[DIRECTIONS]
In the entries below, find the lines with the word "view" and copy them.

[Document structure recognition data]
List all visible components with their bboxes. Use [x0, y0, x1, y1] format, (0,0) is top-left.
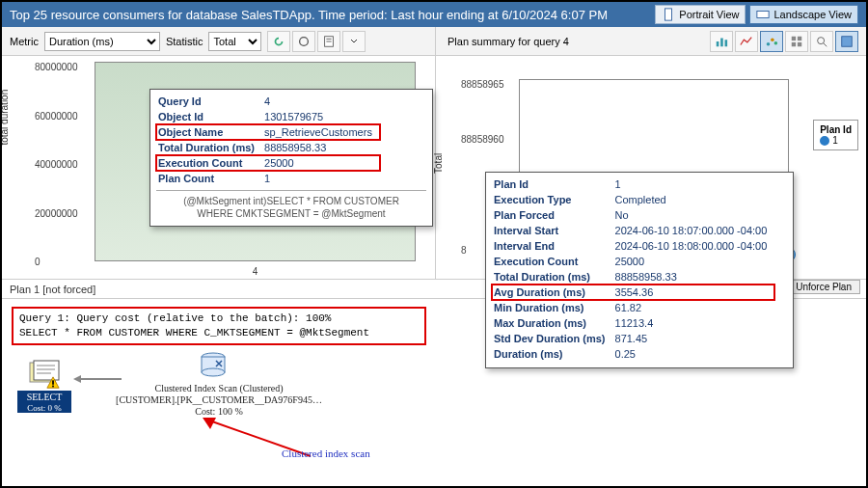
query-tooltip: Query Id4Object Id1301579675Object Names…	[149, 89, 433, 227]
svg-rect-8	[725, 40, 728, 46]
landscape-view-button[interactable]: Landscape View	[749, 5, 858, 24]
view-bar-button[interactable]	[710, 31, 733, 52]
svg-rect-6	[717, 41, 719, 46]
select-label: SELECT	[17, 391, 71, 403]
svg-line-17	[824, 42, 827, 46]
zoom-icon	[815, 35, 828, 48]
legend-dot-icon	[820, 136, 829, 146]
tooltip-sql-line1: (@MktSegment int)SELECT * FROM CUSTOMER	[156, 195, 426, 207]
svg-rect-18	[842, 36, 853, 46]
select-operator[interactable]: SELECT Cost: 0 %	[17, 359, 71, 413]
left-y-axis-label: total duration	[0, 89, 10, 145]
left-y-ticks: 80000000 60000000 40000000 20000000 0	[35, 62, 91, 267]
plan-header-text: Plan 1 [not forced]	[10, 284, 95, 295]
portrait-view-label: Portrait View	[679, 9, 739, 20]
chevron-down-icon	[350, 35, 358, 48]
portrait-icon	[662, 8, 675, 21]
tooltip-sql-line2: WHERE CMKTSEGMENT = @MktSegment	[156, 207, 426, 220]
plan-summary-title: Plan summary for query 4	[444, 34, 573, 49]
scan-title: Clustered Index Scan (Clustered)	[108, 383, 330, 394]
scan-operator[interactable]: Clustered Index Scan (Clustered) [CUSTOM…	[108, 351, 330, 418]
select-cost: Cost: 0 %	[17, 403, 71, 413]
svg-point-29	[202, 368, 225, 376]
statistic-select[interactable]: Total	[208, 32, 261, 51]
cost-line1: Query 1: Query cost (relative to the bat…	[19, 312, 419, 326]
loop-button[interactable]	[292, 31, 315, 52]
warning-icon	[46, 376, 60, 390]
svg-rect-24	[52, 380, 54, 384]
svg-rect-14	[792, 41, 796, 45]
landscape-view-label: Landscape View	[773, 9, 852, 20]
svg-point-10	[771, 38, 774, 41]
details-button[interactable]	[835, 31, 858, 52]
unforce-plan-button[interactable]: Unforce Plan	[787, 280, 860, 294]
toolbar: Metric Duration (ms) Statistic Total Pla…	[2, 27, 866, 56]
titlebar: Top 25 resource consumers for database S…	[2, 2, 866, 27]
right-y-axis-label: Total	[433, 153, 444, 174]
scan-icon	[197, 351, 230, 380]
svg-rect-15	[798, 41, 801, 45]
grid-button[interactable]	[785, 31, 808, 52]
line-chart-icon	[740, 35, 753, 48]
legend-item: 1	[832, 135, 838, 146]
portrait-view-button[interactable]: Portrait View	[655, 5, 746, 24]
svg-rect-12	[792, 36, 796, 40]
plan-tooltip: Plan Id1Execution TypeCompletedPlan Forc…	[485, 172, 794, 368]
landscape-icon	[756, 8, 770, 21]
svg-rect-0	[665, 9, 672, 20]
details-icon	[840, 35, 854, 48]
refresh-icon	[272, 35, 285, 48]
svg-point-16	[818, 37, 825, 43]
svg-rect-13	[798, 36, 801, 40]
zoom-button[interactable]	[810, 31, 833, 52]
metric-select[interactable]: Duration (ms)	[44, 32, 160, 51]
svg-point-9	[767, 41, 771, 45]
drop-button[interactable]	[342, 31, 366, 52]
document-icon	[322, 35, 336, 48]
scatter-icon	[765, 35, 778, 48]
annotation-label: Clustered index scan	[282, 447, 370, 459]
scan-object: [CUSTOMER].[PK__CUSTOMER__DA976F945…	[108, 394, 330, 406]
view-scatter-button[interactable]	[760, 31, 783, 52]
query-cost-box: Query 1: Query cost (relative to the bat…	[12, 307, 426, 345]
view-line-button[interactable]	[735, 31, 758, 52]
legend-title: Plan Id	[820, 124, 852, 135]
svg-rect-25	[52, 385, 54, 387]
svg-point-2	[300, 37, 309, 45]
title-text: Top 25 resource consumers for database S…	[10, 8, 608, 22]
query-text-button[interactable]	[317, 31, 340, 52]
left-x-tick: 4	[95, 266, 416, 277]
loop-icon	[297, 35, 311, 48]
statistic-label: Statistic	[166, 36, 203, 47]
bar-chart-icon	[715, 35, 728, 48]
svg-point-11	[774, 41, 778, 45]
plan-id-legend: Plan Id 1	[813, 120, 858, 150]
grid-icon	[790, 35, 803, 48]
cost-line2: SELECT * FROM CUSTOMER WHERE C_MKTSEGMEN…	[19, 326, 419, 340]
svg-rect-7	[720, 38, 723, 46]
refresh-button[interactable]	[267, 31, 290, 52]
svg-rect-1	[757, 12, 769, 18]
metric-label: Metric	[10, 36, 39, 47]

[RESPONSE TO THE EXERCISE]
landscape-view-button[interactable]: Landscape View	[749, 5, 858, 24]
view-bar-button[interactable]	[710, 31, 733, 52]
portrait-view-label: Portrait View	[679, 9, 739, 20]
landscape-view-label: Landscape View	[773, 9, 852, 20]
portrait-view-button[interactable]: Portrait View	[655, 5, 746, 24]
view-scatter-button[interactable]	[760, 31, 783, 52]
view-line-button[interactable]	[735, 31, 758, 52]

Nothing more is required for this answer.